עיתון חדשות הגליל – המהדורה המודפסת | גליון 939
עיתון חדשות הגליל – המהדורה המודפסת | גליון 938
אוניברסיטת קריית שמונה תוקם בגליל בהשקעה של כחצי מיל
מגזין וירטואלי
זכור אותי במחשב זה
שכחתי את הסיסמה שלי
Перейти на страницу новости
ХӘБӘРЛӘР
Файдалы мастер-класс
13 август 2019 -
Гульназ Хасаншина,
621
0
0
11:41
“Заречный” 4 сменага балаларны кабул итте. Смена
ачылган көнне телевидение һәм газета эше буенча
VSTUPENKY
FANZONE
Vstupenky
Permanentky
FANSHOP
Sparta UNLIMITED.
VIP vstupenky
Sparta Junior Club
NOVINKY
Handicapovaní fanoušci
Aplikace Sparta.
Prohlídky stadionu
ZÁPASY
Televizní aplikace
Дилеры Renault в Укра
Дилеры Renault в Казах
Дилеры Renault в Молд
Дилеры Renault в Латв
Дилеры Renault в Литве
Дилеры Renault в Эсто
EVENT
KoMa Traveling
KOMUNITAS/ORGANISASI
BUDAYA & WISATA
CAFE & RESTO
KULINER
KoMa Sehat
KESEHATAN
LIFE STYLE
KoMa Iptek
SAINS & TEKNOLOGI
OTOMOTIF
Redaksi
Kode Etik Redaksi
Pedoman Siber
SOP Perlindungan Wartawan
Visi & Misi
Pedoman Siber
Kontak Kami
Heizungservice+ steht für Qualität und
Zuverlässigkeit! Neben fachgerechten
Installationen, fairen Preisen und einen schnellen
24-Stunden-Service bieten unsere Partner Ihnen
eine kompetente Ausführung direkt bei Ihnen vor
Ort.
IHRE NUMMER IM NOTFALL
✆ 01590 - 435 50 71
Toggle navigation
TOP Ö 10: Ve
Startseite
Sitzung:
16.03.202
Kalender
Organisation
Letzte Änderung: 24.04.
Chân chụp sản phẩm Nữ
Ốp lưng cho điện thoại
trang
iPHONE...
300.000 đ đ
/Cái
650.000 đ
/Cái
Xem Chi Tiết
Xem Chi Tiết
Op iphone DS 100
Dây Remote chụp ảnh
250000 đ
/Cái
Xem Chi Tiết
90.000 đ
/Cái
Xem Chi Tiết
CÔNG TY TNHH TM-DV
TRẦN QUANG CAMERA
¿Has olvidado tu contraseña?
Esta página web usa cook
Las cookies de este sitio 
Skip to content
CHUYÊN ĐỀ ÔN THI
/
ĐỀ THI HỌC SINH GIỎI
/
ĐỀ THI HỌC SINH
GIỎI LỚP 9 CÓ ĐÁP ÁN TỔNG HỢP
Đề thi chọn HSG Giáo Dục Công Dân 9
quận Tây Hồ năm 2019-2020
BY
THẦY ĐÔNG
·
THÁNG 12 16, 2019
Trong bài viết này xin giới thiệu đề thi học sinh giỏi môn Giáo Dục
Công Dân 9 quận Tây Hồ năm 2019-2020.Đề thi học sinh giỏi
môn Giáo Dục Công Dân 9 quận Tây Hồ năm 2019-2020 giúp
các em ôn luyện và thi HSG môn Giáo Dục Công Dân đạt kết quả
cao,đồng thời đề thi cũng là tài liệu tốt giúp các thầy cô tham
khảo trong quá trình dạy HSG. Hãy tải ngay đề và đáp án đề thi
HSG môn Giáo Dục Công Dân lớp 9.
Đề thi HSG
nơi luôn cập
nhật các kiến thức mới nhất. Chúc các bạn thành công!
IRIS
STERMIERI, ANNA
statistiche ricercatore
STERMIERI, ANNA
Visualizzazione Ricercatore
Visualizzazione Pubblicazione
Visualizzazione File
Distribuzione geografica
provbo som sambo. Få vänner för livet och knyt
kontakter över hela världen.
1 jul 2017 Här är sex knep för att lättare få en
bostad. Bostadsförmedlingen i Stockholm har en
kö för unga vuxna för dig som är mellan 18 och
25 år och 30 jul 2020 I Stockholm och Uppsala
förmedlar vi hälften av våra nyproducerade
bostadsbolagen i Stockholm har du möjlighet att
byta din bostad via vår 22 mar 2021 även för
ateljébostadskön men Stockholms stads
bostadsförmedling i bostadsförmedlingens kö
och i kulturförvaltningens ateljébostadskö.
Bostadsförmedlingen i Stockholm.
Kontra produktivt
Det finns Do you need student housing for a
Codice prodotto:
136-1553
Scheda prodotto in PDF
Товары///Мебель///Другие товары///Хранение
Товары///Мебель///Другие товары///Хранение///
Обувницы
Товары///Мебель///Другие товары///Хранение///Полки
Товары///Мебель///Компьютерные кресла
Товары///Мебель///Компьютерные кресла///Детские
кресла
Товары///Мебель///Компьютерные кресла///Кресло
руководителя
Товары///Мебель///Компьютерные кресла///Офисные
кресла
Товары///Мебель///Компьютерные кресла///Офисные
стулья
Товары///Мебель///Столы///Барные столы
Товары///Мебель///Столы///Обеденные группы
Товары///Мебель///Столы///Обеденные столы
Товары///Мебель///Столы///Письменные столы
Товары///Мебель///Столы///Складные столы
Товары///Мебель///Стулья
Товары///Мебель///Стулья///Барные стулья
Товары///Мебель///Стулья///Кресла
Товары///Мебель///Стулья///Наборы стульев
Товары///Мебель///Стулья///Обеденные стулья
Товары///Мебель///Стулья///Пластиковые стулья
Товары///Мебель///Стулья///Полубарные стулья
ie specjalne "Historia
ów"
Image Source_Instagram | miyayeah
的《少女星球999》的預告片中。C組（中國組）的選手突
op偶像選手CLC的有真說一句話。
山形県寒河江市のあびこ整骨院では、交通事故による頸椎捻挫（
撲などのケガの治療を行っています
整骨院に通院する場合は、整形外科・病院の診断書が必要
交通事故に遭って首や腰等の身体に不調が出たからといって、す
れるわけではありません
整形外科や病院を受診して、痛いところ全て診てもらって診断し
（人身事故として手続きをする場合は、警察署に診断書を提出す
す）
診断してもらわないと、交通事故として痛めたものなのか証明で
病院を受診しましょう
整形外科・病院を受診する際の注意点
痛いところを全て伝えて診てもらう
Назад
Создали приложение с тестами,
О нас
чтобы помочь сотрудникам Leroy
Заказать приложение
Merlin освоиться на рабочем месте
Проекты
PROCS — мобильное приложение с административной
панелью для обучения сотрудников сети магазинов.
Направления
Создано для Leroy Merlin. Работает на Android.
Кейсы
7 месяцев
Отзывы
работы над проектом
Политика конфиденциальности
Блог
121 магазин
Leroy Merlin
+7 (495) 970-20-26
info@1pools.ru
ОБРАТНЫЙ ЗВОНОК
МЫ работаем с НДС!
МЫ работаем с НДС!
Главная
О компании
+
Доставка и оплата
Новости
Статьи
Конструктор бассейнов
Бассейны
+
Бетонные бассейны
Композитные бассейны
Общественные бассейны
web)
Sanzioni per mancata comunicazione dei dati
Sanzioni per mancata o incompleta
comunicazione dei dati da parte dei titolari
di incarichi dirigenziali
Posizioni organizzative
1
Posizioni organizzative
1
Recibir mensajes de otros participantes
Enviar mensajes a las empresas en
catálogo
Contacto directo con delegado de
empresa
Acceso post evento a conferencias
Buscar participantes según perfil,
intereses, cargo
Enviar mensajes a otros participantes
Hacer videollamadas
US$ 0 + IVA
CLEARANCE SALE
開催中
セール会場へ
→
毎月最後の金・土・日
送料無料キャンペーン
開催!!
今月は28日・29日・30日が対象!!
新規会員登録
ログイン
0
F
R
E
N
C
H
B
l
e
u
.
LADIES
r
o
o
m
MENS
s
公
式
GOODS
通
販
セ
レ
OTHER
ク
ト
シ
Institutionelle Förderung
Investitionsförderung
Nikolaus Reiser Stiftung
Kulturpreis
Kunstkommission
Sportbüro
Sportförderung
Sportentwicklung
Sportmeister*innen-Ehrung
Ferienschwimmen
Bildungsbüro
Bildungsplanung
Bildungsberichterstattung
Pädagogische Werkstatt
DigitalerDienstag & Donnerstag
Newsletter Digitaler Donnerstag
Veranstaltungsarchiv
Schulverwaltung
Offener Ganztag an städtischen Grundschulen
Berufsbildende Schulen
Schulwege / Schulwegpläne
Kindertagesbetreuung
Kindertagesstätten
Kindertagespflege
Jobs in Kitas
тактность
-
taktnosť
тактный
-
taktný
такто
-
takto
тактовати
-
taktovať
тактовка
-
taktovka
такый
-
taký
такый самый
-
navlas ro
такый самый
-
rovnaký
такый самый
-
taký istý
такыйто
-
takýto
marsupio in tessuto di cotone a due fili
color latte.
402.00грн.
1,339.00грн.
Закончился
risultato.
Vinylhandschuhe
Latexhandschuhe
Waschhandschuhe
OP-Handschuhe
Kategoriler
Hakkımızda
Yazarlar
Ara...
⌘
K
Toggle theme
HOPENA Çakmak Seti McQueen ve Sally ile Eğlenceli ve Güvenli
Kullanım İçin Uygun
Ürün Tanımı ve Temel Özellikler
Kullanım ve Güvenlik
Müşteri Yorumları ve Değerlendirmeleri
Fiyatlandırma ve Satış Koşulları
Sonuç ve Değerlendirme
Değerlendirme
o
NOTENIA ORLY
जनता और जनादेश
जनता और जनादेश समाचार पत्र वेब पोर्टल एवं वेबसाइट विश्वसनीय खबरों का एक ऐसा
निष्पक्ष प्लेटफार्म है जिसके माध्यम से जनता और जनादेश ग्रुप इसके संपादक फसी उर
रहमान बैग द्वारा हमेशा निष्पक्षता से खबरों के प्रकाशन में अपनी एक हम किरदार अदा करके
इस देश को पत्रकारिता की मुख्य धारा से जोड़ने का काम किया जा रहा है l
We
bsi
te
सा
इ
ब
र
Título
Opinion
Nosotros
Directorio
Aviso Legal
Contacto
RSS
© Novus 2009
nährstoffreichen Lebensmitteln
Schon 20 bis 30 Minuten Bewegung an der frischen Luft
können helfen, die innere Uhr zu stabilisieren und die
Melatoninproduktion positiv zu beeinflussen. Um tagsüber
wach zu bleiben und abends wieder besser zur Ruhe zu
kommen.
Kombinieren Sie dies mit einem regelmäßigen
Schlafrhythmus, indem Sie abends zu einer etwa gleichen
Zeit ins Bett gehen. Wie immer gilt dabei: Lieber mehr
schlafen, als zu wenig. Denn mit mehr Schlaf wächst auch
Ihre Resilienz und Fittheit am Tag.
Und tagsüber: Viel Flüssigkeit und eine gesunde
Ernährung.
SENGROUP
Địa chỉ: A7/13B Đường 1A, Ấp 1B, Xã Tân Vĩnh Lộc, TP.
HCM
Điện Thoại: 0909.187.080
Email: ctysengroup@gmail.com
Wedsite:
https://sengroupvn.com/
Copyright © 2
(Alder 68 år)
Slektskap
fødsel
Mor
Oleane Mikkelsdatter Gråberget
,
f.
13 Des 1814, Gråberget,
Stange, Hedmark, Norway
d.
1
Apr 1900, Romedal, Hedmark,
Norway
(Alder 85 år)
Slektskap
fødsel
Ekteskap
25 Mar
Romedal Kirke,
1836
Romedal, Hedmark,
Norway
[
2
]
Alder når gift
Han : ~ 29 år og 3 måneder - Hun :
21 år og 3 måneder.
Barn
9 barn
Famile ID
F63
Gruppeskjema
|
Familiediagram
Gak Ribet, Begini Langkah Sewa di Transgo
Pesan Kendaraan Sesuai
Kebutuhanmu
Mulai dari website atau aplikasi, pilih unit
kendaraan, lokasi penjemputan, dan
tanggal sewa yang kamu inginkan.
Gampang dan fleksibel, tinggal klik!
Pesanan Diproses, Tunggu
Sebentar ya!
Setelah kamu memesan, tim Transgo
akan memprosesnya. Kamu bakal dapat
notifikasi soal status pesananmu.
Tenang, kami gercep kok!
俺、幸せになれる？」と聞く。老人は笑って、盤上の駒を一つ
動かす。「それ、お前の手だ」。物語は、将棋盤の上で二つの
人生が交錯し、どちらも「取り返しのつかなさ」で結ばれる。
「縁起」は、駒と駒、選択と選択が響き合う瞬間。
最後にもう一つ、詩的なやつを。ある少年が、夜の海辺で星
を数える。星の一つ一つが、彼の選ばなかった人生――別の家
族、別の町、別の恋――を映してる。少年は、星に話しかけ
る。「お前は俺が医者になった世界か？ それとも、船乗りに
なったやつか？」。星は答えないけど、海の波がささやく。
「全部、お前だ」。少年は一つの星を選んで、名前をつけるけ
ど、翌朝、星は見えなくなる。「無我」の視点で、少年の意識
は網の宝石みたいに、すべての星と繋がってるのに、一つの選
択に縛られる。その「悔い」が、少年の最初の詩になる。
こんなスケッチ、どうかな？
▬▬▬▬▬▬▬▬▬▬
**WHAT TO PRODUCE:** Here the job is to set down exactly the lines of the material above that fall between the one with "Recibir mensajes de otros participantes" and the one with "Kullanım ve Güvenlik", inclusive, and nothing beyond them.

**TASK ANSWER:**
Recibir mensajes de otros participantes
Enviar mensajes a las empresas en
catálogo
Contacto directo con delegado de
empresa
Acceso post evento a conferencias
Buscar participantes según perfil,
intereses, cargo
Enviar mensajes a otros participantes
Hacer videollamadas
US$ 0 + IVA
CLEARANCE SALE
開催中
セール会場へ
→
毎月最後の金・土・日
送料無料キャンペーン
開催!!
今月は28日・29日・30日が対象!!
新規会員登録
ログイン
0
F
R
E
N
C
H
B
l
e
u
.
LADIES
r
o
o
m
MENS
s
公
式
GOODS
通
販
セ
レ
OTHER
ク
ト
シ
Institutionelle Förderung
Investitionsförderung
Nikolaus Reiser Stiftung
Kulturpreis
Kunstkommission
Sportbüro
Sportförderung
Sportentwicklung
Sportmeister*innen-Ehrung
Ferienschwimmen
Bildungsbüro
Bildungsplanung
Bildungsberichterstattung
Pädagogische Werkstatt
DigitalerDienstag & Donnerstag
Newsletter Digitaler Donnerstag
Veranstaltungsarchiv
Schulverwaltung
Offener Ganztag an städtischen Grundschulen
Berufsbildende Schulen
Schulwege / Schulwegpläne
Kindertagesbetreuung
Kindertagesstätten
Kindertagespflege
Jobs in Kitas
тактность
-
taktnosť
тактный
-
taktný
такто
-
takto
тактовати
-
taktovať
тактовка
-
taktovka
такый
-
taký
такый самый
-
navlas ro
такый самый
-
rovnaký
такый самый
-
taký istý
такыйто
-
takýto
marsupio in tessuto di cotone a due fili
color latte.
402.00грн.
1,339.00грн.
Закончился
risultato.
Vinylhandschuhe
Latexhandschuhe
Waschhandschuhe
OP-Handschuhe
Kategoriler
Hakkımızda
Yazarlar
Ara...
⌘
K
Toggle theme
HOPENA Çakmak Seti McQueen ve Sally ile Eğlenceli ve Güvenli
Kullanım İçin Uygun
Ürün Tanımı ve Temel Özellikler
Kullanım ve Güvenlik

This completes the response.